Some of the very first Christian art appears in the catacombs - underground tunnels where Christians hid from persecution by the Roman empire. There are some large wall paintings showing the visit of the three kings. Scholars have puzzled about why this event in the life of Christ should have attracted so much attention. Why was it on the minds of the first generation of Christians? There were surely so many other events in the life of Jesus that could have been portrayed!

A popular explanation for this puzzle is that the three wise men caught the attention of the early Christians because they were “foreigners”. To put it more bluntly, in the context of the turmoil of the early Church, they were gentiles. In other words, they did not belong to the recognised people of God – they had come to know who Jesus was by some other means than being part of an established religious community.

Those who are familiar with the “goings on” of the first generation of Christians will know that this was a burning issue. It seemed that Jesus’s teaching was for everyone without exception – that his life and love were also for everyone without exception. How to accept and assimilate all these newcomers was a big question. Having a huge wall painting of the very first gentiles to come to honour Christ was a strong statement that these people were OK, that they belonged, that they were part of the community of the Church, just as much as those who had always thought of themselves as “the people of God”.
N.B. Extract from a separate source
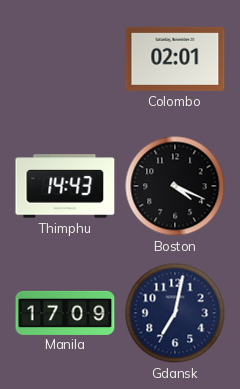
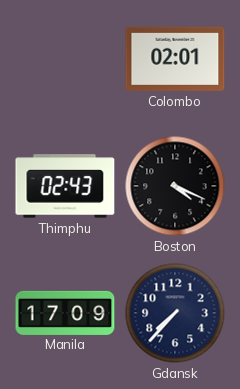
Thimphu: 14:43 -> 02:43
Gdansk: 7:02 -> 7:37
I think there are some other interesting things about the three wise men. Let’s compare them with the shepherds who also came to see the infant Jesus. The shepherds were locals; they were part of the local religious community, they were part of Jesus’ religious community, they were Jews. They were told about the birth by an unmistakable blast of power and beauty from the sky. A host of angels telling you what’s happened and what you have to do about it is about as near as you can get to a direct revelation from God.

The three kings on the other hand, had come a long way from a far country. There’s nothing in the Bible to tell us they had a direct heavenly revelation about Jesus’ birth. It seems they worked it out from their own particular study of the stars.

It’s a moot point how much our study of the natural world can tell us about God. Many people, myself included, would say that exquisite natural beauty, like seeing the moon set behind bare trees early on a winter’s morning, move the heart to prayer and spark a sense of the presence of God. As we know, scientists don’t all come to know God through studying the marvels of the natural world. Prayer and science are two different disciplines. But it looks as if the three wise men did, in some way, start on their long and difficult journey towards Christ as a result of their observations of life according to their own laws and lore.

Most of us would often love to have a blast from the sky, telling us everything we want to know about God, our lives and our destinies. But for most of us God has given us not so much a blast, but a gentle whisper – as gentle as a new-born child. Following him will lead on a surprising and beautiful journey, which will almost certainly include welcoming the “outsider”.